◆ What the task requires ◆
Read the lines below. Copy out any that hold the string "horizontal".
======== Exercise input
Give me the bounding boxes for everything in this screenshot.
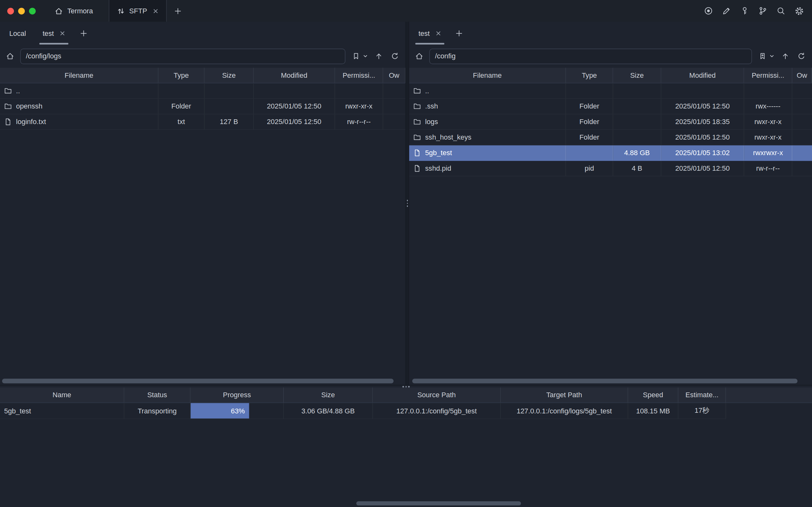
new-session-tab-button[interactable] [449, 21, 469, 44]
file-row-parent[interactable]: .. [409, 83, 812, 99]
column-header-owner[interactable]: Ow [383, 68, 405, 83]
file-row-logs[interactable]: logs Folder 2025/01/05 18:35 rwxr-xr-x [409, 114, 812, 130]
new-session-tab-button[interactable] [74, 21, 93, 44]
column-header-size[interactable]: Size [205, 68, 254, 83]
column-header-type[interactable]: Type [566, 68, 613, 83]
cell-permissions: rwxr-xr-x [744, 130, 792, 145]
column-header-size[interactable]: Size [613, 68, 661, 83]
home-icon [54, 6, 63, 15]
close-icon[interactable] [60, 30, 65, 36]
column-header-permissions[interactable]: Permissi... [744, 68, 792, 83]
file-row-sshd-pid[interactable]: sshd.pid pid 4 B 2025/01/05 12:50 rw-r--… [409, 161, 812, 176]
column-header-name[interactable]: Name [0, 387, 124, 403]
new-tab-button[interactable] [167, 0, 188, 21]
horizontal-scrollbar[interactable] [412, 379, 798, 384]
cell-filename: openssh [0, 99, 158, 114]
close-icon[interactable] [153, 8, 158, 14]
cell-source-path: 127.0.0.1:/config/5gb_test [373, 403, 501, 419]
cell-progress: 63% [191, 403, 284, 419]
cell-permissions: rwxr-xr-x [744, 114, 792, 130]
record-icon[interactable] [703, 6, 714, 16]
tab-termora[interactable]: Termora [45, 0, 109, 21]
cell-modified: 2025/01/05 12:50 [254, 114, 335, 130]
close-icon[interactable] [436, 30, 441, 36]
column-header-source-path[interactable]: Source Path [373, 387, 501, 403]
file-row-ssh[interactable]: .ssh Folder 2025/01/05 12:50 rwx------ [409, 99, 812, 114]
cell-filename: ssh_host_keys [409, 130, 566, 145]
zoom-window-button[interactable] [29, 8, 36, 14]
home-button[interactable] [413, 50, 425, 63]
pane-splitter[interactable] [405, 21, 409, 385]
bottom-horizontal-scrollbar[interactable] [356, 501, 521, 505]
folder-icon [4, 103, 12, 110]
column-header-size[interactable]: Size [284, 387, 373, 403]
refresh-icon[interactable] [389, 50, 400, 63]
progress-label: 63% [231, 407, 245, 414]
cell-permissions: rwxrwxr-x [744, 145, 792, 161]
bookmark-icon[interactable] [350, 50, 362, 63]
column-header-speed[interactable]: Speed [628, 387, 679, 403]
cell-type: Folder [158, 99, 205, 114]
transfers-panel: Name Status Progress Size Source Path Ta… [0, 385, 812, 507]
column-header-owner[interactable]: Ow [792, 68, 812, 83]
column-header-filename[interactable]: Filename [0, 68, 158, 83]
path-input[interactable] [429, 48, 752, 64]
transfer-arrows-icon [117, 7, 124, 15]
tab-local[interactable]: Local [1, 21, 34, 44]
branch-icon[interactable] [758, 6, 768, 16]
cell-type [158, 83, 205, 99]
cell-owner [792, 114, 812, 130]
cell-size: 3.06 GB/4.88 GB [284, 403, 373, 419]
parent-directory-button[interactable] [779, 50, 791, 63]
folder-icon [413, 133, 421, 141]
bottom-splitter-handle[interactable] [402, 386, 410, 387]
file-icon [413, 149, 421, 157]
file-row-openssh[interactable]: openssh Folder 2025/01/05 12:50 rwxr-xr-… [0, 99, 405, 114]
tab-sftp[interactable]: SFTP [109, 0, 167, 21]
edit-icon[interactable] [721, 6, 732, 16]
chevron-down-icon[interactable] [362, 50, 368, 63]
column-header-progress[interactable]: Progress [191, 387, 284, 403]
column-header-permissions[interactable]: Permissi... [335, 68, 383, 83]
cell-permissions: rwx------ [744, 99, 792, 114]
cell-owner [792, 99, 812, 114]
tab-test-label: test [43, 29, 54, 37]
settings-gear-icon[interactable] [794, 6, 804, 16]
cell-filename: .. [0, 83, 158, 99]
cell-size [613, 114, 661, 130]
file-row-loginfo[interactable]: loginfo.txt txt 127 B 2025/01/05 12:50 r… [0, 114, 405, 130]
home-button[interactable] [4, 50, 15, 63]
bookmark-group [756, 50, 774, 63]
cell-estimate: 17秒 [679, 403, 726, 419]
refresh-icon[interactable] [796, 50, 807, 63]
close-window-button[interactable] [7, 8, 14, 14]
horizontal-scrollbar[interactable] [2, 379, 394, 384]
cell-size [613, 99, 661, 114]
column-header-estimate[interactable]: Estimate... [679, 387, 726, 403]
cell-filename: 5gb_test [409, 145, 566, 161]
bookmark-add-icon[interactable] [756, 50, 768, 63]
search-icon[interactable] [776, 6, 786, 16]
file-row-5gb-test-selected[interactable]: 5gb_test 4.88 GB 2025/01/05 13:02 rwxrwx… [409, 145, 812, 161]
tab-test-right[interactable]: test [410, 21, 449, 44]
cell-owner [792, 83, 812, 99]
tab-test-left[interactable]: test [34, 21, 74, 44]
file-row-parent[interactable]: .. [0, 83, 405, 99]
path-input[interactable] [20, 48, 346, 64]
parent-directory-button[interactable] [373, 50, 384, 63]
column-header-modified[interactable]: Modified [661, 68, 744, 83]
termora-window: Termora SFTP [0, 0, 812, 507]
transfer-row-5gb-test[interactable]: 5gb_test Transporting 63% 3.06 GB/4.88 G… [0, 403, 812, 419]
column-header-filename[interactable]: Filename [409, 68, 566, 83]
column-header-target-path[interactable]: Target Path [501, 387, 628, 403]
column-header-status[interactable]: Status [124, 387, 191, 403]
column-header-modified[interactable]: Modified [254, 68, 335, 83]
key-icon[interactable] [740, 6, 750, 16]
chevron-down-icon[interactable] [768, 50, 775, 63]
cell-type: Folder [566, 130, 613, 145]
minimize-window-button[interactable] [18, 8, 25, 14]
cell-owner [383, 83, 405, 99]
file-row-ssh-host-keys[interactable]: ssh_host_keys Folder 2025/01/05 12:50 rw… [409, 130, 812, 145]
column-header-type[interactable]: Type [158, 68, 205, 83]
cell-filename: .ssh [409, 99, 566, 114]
================
======== Exercise input
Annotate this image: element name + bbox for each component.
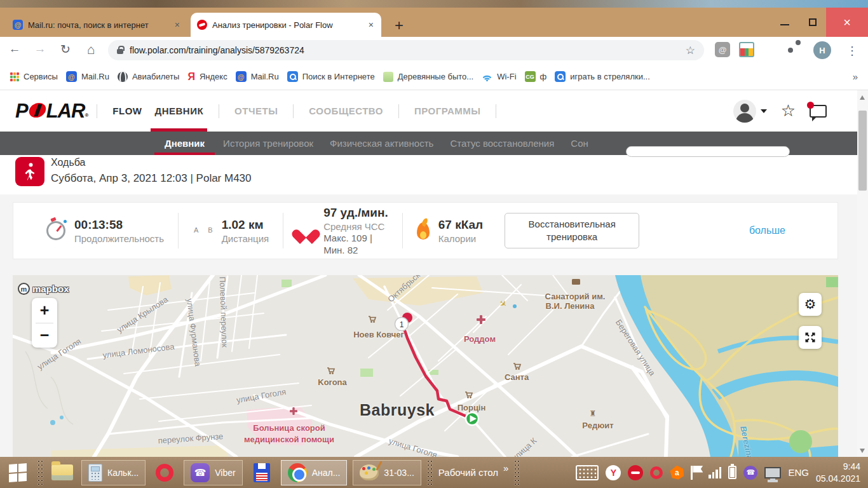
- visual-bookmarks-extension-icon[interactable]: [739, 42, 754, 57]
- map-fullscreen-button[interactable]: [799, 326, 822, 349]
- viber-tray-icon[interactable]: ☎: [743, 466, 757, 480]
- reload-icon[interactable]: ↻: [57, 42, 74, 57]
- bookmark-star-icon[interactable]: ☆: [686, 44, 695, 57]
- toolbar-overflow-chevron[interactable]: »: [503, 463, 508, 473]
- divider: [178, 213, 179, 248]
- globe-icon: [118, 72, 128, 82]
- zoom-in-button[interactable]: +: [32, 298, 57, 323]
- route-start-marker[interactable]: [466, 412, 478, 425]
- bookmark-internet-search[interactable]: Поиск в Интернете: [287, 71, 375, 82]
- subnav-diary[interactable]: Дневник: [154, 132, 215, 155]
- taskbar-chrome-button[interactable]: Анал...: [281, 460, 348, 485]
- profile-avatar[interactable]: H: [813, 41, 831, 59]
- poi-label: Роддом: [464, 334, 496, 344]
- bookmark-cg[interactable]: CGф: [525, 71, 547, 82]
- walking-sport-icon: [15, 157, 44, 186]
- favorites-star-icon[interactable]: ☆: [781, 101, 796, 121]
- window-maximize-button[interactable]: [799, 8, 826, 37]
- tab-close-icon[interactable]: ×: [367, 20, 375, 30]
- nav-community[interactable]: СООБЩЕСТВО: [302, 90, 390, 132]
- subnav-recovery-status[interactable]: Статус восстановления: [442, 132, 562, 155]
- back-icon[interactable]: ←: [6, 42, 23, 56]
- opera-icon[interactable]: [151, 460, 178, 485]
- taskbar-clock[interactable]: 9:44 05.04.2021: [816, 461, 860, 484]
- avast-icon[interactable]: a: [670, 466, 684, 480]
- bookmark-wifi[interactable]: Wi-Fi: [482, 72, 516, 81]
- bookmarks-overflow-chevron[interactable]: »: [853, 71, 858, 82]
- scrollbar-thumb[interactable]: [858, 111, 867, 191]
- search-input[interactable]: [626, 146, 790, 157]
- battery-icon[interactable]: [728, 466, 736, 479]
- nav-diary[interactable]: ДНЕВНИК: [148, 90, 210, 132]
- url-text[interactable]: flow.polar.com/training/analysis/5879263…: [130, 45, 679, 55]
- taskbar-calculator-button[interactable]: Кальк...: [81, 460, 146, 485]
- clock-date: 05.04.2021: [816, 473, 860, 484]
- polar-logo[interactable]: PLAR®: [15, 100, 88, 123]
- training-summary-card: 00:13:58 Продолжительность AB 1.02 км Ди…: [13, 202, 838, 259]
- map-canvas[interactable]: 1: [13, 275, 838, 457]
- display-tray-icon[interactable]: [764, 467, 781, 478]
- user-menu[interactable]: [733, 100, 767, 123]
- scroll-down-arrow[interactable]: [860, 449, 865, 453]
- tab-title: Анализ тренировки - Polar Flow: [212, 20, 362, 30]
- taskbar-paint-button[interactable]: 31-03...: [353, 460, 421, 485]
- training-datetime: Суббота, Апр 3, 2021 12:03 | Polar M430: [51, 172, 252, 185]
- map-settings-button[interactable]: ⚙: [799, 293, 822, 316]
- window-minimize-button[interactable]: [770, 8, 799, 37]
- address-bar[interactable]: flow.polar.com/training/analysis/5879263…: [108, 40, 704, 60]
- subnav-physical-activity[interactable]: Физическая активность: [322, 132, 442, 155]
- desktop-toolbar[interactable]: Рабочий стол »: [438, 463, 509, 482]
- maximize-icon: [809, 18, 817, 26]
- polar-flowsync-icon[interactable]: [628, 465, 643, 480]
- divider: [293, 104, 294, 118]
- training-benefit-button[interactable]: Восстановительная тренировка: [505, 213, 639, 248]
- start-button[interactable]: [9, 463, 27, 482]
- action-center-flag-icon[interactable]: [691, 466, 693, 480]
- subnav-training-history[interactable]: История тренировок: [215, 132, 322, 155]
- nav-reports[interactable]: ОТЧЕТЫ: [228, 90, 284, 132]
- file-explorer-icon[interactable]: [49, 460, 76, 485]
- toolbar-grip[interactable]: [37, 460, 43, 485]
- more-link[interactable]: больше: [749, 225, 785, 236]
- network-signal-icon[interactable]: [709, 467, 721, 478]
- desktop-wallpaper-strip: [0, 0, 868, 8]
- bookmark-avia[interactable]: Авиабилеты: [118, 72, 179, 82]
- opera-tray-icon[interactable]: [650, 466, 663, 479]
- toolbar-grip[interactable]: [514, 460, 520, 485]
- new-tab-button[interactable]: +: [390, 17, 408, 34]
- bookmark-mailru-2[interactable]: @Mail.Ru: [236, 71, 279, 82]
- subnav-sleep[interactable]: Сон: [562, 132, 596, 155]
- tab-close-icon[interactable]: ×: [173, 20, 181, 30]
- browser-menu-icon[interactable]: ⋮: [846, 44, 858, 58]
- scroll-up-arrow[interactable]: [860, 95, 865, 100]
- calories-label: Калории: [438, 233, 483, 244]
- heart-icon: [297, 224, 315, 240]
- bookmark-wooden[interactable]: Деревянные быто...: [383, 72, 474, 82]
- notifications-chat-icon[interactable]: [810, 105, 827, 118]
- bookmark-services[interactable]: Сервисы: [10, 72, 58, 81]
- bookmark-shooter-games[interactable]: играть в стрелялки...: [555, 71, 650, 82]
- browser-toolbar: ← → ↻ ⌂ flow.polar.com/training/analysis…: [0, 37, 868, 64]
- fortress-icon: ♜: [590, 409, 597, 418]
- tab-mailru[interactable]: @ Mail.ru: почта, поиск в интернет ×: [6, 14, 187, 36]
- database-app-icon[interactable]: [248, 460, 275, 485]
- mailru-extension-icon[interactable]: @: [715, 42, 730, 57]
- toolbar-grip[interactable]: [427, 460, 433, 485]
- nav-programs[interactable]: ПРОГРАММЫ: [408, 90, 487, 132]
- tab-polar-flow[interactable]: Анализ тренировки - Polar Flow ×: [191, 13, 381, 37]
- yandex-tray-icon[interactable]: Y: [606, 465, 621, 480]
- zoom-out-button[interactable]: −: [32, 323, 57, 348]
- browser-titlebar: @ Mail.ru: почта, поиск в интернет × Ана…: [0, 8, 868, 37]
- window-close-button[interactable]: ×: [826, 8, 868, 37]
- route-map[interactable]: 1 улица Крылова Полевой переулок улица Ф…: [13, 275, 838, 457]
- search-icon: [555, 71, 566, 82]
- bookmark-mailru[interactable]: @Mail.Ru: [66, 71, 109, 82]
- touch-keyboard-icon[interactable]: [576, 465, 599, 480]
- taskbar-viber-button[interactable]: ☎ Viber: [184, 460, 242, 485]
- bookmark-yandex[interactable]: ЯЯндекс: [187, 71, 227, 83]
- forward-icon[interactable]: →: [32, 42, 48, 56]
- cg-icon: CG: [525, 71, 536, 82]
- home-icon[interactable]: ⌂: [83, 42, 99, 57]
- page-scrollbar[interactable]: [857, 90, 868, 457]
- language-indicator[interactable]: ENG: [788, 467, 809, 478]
================
◆ Answer space ◆
horizontal-scrollbar[interactable] [412, 379, 798, 384]
bottom-horizontal-scrollbar[interactable] [356, 501, 521, 505]
horizontal-scrollbar[interactable] [2, 379, 394, 384]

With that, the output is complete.